T5-small Texas Legislative Summarization
This model is a fine-tuned version of google/t5-small for summarizing Texas legislative bills. It was trained on a dataset of Texas legislative bills and their corresponding summaries, with a focus on long document summarization.
Model Details
- Model Name: T5-small Texas Legislative Summarization
- Base Model: google/t5-small
- Model Type: Seq2Seq Language Model
- Architecture: T5ForConditionalGeneration
- Language: English
- License: Apache 2.0
Model Description
It is important to note this model is not the best case trained but an example use case. This model takes the enrolled text of a Texas legislative bill as input and generates a concise summary. It aims to capture the key points of the bill in a shorter, more accessible format. Due to the length and complexity of legislative documents, the model is designed to handle long-document summarization.
Intended Use
This model can be used for:
- Summarizing Texas legislative bills for easier understanding.

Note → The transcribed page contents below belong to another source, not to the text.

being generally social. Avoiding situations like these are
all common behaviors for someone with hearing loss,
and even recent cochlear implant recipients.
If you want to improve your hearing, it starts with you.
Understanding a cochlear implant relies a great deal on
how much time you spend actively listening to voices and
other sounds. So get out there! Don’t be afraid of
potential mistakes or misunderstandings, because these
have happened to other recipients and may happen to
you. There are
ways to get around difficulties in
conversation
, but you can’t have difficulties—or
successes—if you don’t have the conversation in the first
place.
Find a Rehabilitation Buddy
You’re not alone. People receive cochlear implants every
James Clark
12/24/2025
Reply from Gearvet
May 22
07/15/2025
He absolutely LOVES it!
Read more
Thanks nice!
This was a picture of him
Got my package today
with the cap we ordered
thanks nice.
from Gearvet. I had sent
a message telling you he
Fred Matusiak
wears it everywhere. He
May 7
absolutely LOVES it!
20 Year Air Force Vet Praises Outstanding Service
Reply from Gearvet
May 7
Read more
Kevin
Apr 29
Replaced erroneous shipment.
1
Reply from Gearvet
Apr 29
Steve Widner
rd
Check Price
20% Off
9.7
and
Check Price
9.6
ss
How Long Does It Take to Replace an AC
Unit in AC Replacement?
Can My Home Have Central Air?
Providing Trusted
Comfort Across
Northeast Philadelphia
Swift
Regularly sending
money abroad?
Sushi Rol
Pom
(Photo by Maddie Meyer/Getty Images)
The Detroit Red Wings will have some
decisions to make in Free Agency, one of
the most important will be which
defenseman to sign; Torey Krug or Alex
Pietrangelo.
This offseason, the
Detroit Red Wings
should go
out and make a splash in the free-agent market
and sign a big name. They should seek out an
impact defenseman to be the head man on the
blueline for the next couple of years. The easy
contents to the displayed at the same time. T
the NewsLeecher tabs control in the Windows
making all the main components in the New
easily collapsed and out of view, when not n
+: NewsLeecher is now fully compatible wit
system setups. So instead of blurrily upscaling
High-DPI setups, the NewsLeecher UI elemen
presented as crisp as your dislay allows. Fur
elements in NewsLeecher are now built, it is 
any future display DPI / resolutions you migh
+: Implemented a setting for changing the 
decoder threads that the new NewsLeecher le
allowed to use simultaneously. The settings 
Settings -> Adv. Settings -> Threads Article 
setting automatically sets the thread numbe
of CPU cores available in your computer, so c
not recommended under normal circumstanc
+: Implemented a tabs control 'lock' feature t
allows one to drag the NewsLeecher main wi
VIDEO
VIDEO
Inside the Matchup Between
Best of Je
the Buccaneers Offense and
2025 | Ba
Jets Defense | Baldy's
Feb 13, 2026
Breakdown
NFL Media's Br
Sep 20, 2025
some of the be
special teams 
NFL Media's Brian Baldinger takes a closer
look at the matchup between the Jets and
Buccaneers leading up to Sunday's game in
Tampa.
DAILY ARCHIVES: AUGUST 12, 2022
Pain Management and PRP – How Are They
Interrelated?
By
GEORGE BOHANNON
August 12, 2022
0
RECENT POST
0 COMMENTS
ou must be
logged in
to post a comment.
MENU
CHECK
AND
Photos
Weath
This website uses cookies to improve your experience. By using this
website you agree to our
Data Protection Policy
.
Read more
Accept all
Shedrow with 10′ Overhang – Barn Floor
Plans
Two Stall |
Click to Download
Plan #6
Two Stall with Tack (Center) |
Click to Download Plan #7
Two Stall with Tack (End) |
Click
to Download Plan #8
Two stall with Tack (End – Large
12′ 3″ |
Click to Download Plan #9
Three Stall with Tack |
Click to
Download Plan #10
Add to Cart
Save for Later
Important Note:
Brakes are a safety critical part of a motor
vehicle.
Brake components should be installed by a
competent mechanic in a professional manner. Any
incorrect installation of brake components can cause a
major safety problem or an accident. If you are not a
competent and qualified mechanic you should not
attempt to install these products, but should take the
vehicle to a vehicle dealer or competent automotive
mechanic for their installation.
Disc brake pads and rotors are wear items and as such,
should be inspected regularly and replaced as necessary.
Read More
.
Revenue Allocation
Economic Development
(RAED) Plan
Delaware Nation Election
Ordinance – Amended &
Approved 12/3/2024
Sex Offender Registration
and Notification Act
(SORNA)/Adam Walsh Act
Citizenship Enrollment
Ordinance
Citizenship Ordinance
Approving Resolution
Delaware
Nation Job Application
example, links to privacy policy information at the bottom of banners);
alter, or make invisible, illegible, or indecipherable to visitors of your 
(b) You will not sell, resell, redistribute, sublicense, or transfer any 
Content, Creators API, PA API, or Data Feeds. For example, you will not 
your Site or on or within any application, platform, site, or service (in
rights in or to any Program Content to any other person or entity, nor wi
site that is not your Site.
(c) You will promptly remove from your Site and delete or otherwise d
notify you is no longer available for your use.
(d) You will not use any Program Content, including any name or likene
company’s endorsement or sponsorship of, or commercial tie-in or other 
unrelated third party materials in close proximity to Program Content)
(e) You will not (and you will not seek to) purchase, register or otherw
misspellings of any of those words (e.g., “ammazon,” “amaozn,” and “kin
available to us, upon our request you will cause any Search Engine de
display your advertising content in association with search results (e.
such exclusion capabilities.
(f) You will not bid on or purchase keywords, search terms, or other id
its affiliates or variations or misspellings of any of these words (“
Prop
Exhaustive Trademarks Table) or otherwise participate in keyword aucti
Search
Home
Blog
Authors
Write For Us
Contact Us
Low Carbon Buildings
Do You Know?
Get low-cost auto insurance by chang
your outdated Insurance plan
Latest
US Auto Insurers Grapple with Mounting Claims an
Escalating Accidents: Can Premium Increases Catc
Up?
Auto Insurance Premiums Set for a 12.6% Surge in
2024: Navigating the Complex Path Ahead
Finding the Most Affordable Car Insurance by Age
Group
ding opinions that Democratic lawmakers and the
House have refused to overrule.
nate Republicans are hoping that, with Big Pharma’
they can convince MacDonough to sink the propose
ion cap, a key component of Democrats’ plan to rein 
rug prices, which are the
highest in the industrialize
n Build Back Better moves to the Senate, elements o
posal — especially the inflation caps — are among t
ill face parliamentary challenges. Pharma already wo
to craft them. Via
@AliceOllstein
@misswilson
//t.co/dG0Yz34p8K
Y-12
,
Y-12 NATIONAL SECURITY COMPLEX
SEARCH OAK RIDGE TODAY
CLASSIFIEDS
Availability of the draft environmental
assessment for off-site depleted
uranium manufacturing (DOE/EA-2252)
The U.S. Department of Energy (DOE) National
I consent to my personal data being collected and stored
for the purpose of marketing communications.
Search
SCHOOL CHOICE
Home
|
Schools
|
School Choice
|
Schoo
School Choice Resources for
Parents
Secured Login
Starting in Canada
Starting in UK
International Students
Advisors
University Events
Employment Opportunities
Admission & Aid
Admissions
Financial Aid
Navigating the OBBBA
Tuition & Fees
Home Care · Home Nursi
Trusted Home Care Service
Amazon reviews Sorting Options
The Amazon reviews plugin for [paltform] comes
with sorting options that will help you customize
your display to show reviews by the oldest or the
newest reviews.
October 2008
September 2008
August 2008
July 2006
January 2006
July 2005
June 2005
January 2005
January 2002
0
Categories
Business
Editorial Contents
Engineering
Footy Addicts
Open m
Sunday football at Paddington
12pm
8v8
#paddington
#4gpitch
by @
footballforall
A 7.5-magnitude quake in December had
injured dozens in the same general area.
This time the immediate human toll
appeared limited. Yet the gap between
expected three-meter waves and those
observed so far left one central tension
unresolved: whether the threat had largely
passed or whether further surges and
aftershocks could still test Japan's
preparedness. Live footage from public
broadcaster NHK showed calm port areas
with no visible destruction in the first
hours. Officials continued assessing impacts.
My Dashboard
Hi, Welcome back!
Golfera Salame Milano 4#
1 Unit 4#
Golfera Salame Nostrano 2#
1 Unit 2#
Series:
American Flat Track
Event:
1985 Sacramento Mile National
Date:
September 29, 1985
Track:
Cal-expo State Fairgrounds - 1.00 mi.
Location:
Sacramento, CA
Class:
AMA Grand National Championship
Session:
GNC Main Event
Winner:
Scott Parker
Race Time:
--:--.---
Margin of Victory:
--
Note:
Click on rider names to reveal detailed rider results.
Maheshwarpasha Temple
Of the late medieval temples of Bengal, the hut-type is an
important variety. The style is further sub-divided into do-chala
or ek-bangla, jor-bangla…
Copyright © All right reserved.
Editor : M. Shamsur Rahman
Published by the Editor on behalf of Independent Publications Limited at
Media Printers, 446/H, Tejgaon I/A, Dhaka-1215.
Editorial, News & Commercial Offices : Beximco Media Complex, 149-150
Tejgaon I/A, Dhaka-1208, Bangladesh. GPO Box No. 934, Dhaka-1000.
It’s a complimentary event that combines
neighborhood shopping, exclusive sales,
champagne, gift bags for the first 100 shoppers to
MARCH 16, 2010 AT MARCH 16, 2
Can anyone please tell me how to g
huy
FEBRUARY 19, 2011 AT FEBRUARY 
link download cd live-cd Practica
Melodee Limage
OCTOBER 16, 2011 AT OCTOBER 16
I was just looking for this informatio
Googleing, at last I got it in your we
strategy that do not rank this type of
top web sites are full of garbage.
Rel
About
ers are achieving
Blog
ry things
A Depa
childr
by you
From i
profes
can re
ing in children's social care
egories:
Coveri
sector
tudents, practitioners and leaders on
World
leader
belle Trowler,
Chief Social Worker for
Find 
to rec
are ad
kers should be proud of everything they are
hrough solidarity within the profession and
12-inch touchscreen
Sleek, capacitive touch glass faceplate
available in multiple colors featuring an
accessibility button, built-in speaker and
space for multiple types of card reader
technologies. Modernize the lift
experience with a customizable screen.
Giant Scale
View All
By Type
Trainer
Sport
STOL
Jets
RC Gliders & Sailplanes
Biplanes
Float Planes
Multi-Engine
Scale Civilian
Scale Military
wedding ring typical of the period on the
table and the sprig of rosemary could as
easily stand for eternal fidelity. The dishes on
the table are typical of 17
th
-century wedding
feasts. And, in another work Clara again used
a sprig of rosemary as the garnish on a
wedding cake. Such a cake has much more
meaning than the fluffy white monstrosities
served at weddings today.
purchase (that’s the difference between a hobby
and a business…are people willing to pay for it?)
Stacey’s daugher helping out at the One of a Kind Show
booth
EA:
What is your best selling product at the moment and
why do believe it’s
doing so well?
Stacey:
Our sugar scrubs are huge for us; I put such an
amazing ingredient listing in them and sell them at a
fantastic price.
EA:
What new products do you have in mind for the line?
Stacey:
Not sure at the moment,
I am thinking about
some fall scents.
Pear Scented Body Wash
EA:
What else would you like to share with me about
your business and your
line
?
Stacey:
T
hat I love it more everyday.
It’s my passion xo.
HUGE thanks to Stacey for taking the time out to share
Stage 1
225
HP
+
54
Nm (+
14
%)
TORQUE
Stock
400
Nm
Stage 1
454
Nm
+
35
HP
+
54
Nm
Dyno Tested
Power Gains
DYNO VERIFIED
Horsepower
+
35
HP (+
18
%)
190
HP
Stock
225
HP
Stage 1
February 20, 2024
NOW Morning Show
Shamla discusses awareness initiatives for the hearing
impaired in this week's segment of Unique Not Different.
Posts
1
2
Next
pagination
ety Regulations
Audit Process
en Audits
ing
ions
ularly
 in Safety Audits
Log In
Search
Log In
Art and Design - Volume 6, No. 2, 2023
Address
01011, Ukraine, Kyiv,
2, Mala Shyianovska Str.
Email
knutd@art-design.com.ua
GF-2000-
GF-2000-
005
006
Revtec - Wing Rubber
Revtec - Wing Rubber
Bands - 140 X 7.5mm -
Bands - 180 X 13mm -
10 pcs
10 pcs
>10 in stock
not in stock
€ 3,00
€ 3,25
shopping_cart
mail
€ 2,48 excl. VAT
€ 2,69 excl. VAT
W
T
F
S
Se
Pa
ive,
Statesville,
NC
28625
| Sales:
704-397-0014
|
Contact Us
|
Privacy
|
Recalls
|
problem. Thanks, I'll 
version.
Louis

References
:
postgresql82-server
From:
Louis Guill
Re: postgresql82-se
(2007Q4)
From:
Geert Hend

- Providing a quick overview of bill content for researchers, journalists, and the general public.
- Automating the summarization process to save time and resources.
Training Data
The model was trained on a custom dataset of Texas legislative bills and their summaries. The dataset was created from:
- Source:
cleaned_texas_leg_data.json
(This file is not publicly available and would need to be replaced with a public dataset or a description of how to create one). - Source Text Column:
enrolled_text
- Target Text Column:
summary_text
- Data Preprocessing: Data was loaded, split into training and testing sets (80/20 split), and tokenized using the T5 tokenizer.
Training Procedure
The model was fine-tuned using the following parameters:
- Model:
google/t5-small
- Training Framework: Transformers library using
Seq2SeqTrainer
- Optimizer: Adafactor
- Loss Function: Cross-Entropy Loss
- Epochs: 5
- Batch Size: 1 (per device)
- Gradient Accumulation Steps: 4
- Learning Rate: 1e-05
- Weight Decay: 0.0
- FP16 Training: Enabled
- Gradient Checkpointing: Enabled
- Evaluation Strategy: Epoch
- Save Strategy: Epoch
- Early Stopping: Enabled (patience=3, threshold=0.01)
- Random Seed: 42
- Max Source Length: 4979
- Max Target Length: 752
- Prefix:
"summarize: "
Hyperparameter Tuning
A hyperparameter search was conducted to find the optimal training configuration. The following hyperparameters were explored:
- Learning Rates:
[1e-5, 2e-5, 3e-5, 4e-5, 5e-5, 6e-5]
- Weight Decays:
[0.0, 0.01, 0.015, 0.001, 0.005]
- Gradient Accumulation Steps:
[4]
The best model was selected based on the lowest perplexity on the evaluation set.
Best Parameters:
- Learning Rate: 1e-05
- Weight Decay: 0.0
- Gradient Accumulation Steps: 4
- Perplexity: N/A
Evaluation
The model was evaluated on a held-out test set using the following metrics:
- ROUGE (Rouge1, Rouge2, RougeL): Measures the overlap of n-grams between the generated summaries and the reference summaries.
- BERTScore (Precision, Recall, F1): Calculates semantic similarity between the generated and reference summaries using BERT embeddings.
- Compression Ratio: Measures the ratio of the length of the generated summary to the length of the original document (sentence-based).
Evaluation Results:
Evaluation metrics were not calculated during training, therefore results are not available
Usage
Here's how to use the model for inference:
from transformers import AutoTokenizer, AutoModelForSeq2SeqLM
tokenizer = AutoTokenizer.from_pretrained("your-huggingface-username/t5-small-texas-legislative-summarization")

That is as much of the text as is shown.